What is needed :: Without including any picture, write out the entries exactly as they stand.

Information shown ::
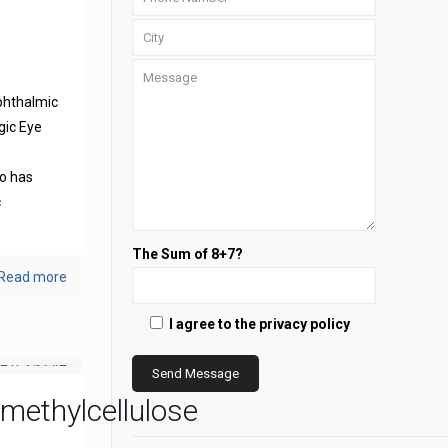
phthalmic
gic Eye
s
o has
c
The Sum of 8+7?
Read more
I agree to the privacy policy
methylcellulose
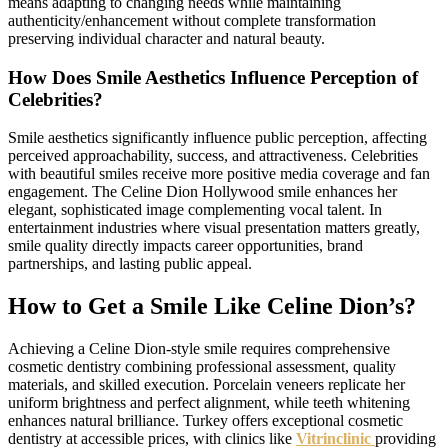
means adapting to changing needs while maintaining
authenticity/enhancement without complete transformation
preserving individual character and natural beauty.
How Does Smile Aesthetics Influence Perception of
Celebrities?
Smile aesthetics significantly influence public perception, affecting
perceived approachability, success, and attractiveness. Celebrities
with beautiful smiles receive more positive media coverage and fan
engagement. The Celine Dion Hollywood smile enhances her
elegant, sophisticated image complementing vocal talent. In
entertainment industries where visual presentation matters greatly,
smile quality directly impacts career opportunities, brand
partnerships, and lasting public appeal.
How to Get a Smile Like Celine Dion’s?
Achieving a Celine Dion-style smile requires comprehensive
cosmetic dentistry combining professional assessment, quality
materials, and skilled execution. Porcelain veneers replicate her
uniform brightness and perfect alignment, while teeth whitening
enhances natural brilliance. Turkey offers exceptional cosmetic
dentistry at accessible prices, with clinics like
Vitrinclinic
providing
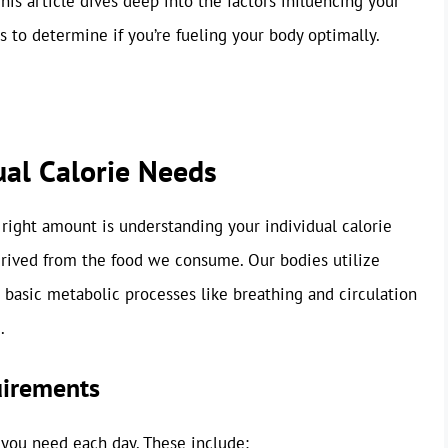
This article dives deep into the factors influencing your
s to determine if you’re fueling your body optimally.
ual Calorie Needs
e right amount is understanding your individual calorie
derived from the food we consume. Our bodies utilize
m basic metabolic processes like breathing and circulation
.
uirements
 you need each day. These include:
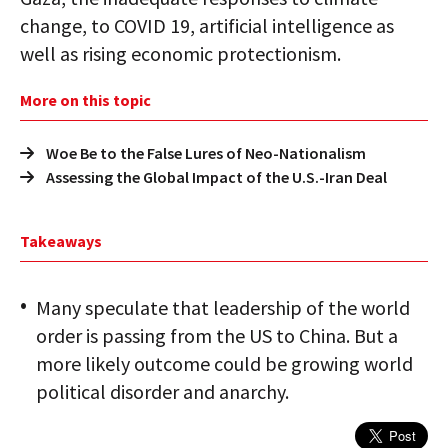
change, to COVID 19, artificial intelligence as
well as rising economic protectionism.
More on this topic
Woe Be to the False Lures of Neo-Nationalism
Assessing the Global Impact of the U.S.-Iran Deal
Takeaways
Many speculate that leadership of the world
order is passing from the US to China. But a
more likely outcome could be growing world
political disorder and anarchy.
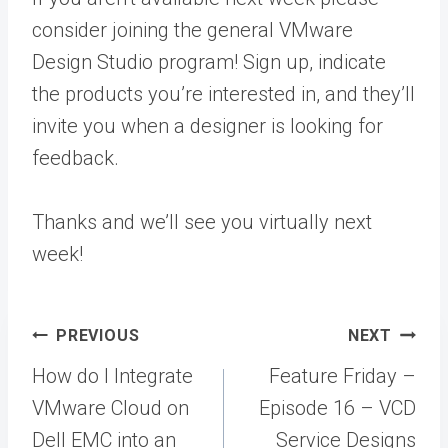
consider joining the general VMware
Design Studio program! Sign up, indicate
the products you’re interested in, and they’ll
invite you when a designer is looking for
feedback.
Thanks and we’ll see you virtually next
week!
Post
PREVIOUS
NEXT
navigation
How do I Integrate
Feature Friday –
VMware Cloud on
Episode 16 – VCD
Dell EMC into an
Service Designs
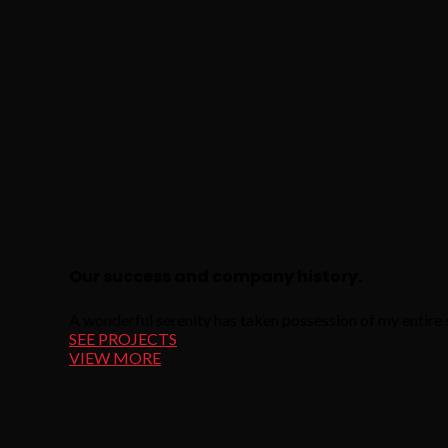
Our success and company history.
A wonderful serenity has taken possession of my entire s
SEE PROJECTS
VIEW MORE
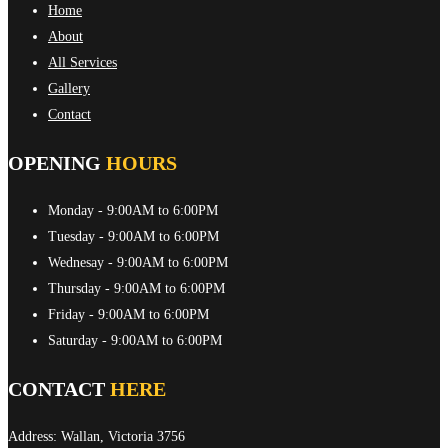
Home
About
All Services
Gallery
Contact
OPENING
HOURS
Monday
- 9:00AM to 6:00PM
Tuesday
- 9:00AM to 6:00PM
Wednesay
- 9:00AM to 6:00PM
Thursday
- 9:00AM to 6:00PM
Friday
- 9:00AM to 6:00PM
Saturday
- 9:00AM to 6:00PM
CONTACT
HERE
Address: Wallan, Victoria 3756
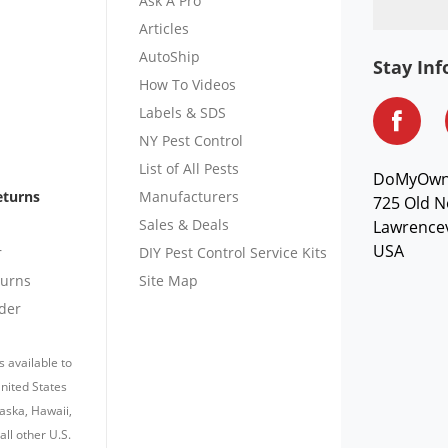
Ask A Pro
Articles
AutoShip
Stay In
How To Videos
Labels & SDS
NY Pest Control
List of All Pests
DoMyOw
eturns
Manufacturers
725 Old N
Sales & Deals
Lawrencev
USA
r
DIY Pest Control Service Kits
turns
Site Map
der
s available to
nited States
laska, Hawaii,
all other U.S.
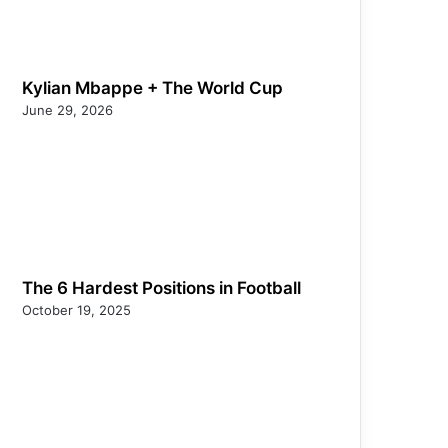
Kylian Mbappe + The World Cup
June 29, 2026
The 6 Hardest Positions in Football
October 19, 2025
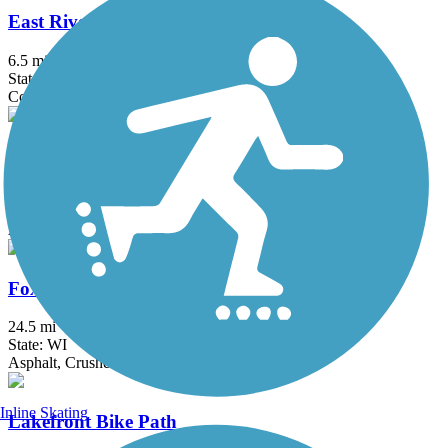
East River Trail
6.5 mi
State: WI
Concrete
Eisenbahn State Trail
24.3 mi
State: WI
Asphalt, Crushed Stone
Fox River State Trail
24.5 mi
State: WI
Asphalt, Crushed Stone
Inline Skating
Lakefront Bike Path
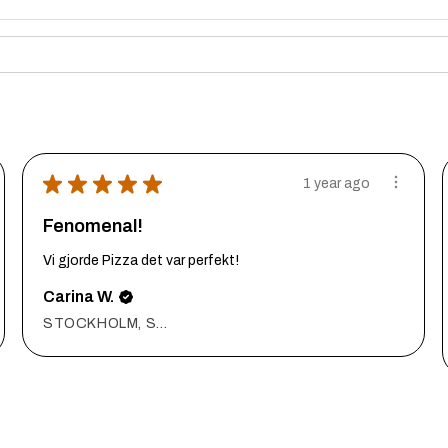
★
★
★
★
★
1 year ago
Fenomenal!
Vi gjorde Pizza det var perfekt!
Carina W.
STOCKHOLM, Sweden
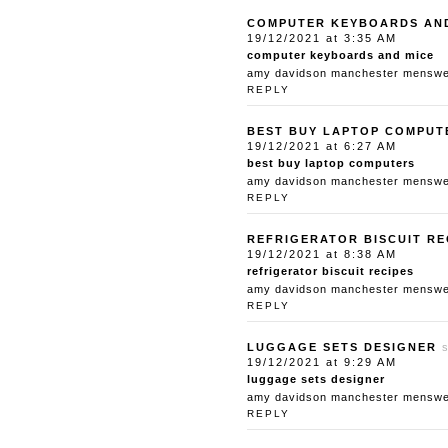
COMPUTER KEYBOARDS AN
19/12/2021 at 3:35 AM
computer keyboards and mice
amy davidson manchester menswear
REPLY
BEST BUY LAPTOP COMPUT
19/12/2021 at 6:27 AM
best buy laptop computers
amy davidson manchester menswear
REPLY
REFRIGERATOR BISCUIT RE
19/12/2021 at 8:38 AM
refrigerator biscuit recipes
amy davidson manchester menswear
REPLY
LUGGAGE SETS DESIGNER
19/12/2021 at 9:29 AM
luggage sets designer
amy davidson manchester menswear
REPLY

Reply ::
phthalmic
gic Eye
s
o has
c
The Sum of 8+7?
Read more
I agree to the privacy policy
methylcellulose
means adapting to changing needs while maintaining
authenticity/enhancement without complete transformation
preserving individual character and natural beauty.
How Does Smile Aesthetics Influence Perception of
Celebrities?
Smile aesthetics significantly influence public perception, affecting
perceived approachability, success, and attractiveness. Celebrities
with beautiful smiles receive more positive media coverage and fan
engagement. The Celine Dion Hollywood smile enhances her
elegant, sophisticated image complementing vocal talent. In
entertainment industries where visual presentation matters greatly,
smile quality directly impacts career opportunities, brand
partnerships, and lasting public appeal.
How to Get a Smile Like Celine Dion’s?
Achieving a Celine Dion-style smile requires comprehensive
cosmetic dentistry combining professional assessment, quality
materials, and skilled execution. Porcelain veneers replicate her
uniform brightness and perfect alignment, while teeth whitening
enhances natural brilliance. Turkey offers exceptional cosmetic
dentistry at accessible prices, with clinics like
Vitrinclinic
providing
This article dives deep into the factors influencing your
s to determine if you’re fueling your body optimally.
ual Calorie Needs
e right amount is understanding your individual calorie
derived from the food we consume. Our bodies utilize
m basic metabolic processes like breathing and circulation
.
uirements
 you need each day. These include:
change, to COVID 19, artificial intelligence as
well as rising economic protectionism.
More on this topic
Woe Be to the False Lures of Neo-Nationalism
Assessing the Global Impact of the U.S.-Iran Deal
Takeaways
Many speculate that leadership of the world
order is passing from the US to China. But a
more likely outcome could be growing world
political disorder and anarchy.
consider joining the general VMware
Design Studio program! Sign up, indicate
the products you’re interested in, and they’ll
invite you when a designer is looking for
feedback.
Thanks and we’ll see you virtually next
week!
Post
PREVIOUS
NEXT
navigation
How do I Integrate
Feature Friday –
VMware Cloud on
Episode 16 – VCD
Dell EMC into an
Service Designs
Our success and company history.
A wonderful serenity has taken possession of my entire s
SEE PROJECTS
VIEW MORE
Home
About
All Services
Gallery
Contact
OPENING
HOURS
Monday
- 9:00AM to 6:00PM
Tuesday
- 9:00AM to 6:00PM
Wednesay
- 9:00AM to 6:00PM
Thursday
- 9:00AM to 6:00PM
Friday
- 9:00AM to 6:00PM
Saturday
- 9:00AM to 6:00PM
CONTACT
HERE
Address: Wallan, Victoria 3756
Ask A Pro
Articles
AutoShip
Stay In
How To Videos
Labels & SDS
NY Pest Control
List of All Pests
DoMyOw
eturns
Manufacturers
725 Old N
Sales & Deals
Lawrencev
USA
r
DIY Pest Control Service Kits
turns
Site Map
der
s available to
nited States
laska, Hawaii,
all other U.S.
Kylian Mbappe + The World Cup
June 29, 2026
The 6 Hardest Positions in Football
October 19, 2025
East River Trail
6.5 mi
State: WI
Concrete
Eisenbahn State Trail
24.3 mi
State: WI
Asphalt, Crushed Stone
Fox River State Trail
24.5 mi
State: WI
Asphalt, Crushed Stone
Inline Skating
Lakefront Bike Path
★
★
★
★
★
1 year ago
Fenomenal!
Vi gjorde Pizza det var perfekt!
Carina W.
STOCKHOLM, Sweden
COMPUTER KEYBOARDS AN
19/12/2021 at 3:35 AM
computer keyboards and mice
amy davidson manchester menswear
REPLY
BEST BUY LAPTOP COMPUT
19/12/2021 at 6:27 AM
best buy laptop computers
amy davidson manchester menswear
REPLY
REFRIGERATOR BISCUIT RE
19/12/2021 at 8:38 AM
refrigerator biscuit recipes
amy davidson manchester menswear
REPLY
LUGGAGE SETS DESIGNER
19/12/2021 at 9:29 AM
luggage sets designer
amy davidson manchester menswear
REPLY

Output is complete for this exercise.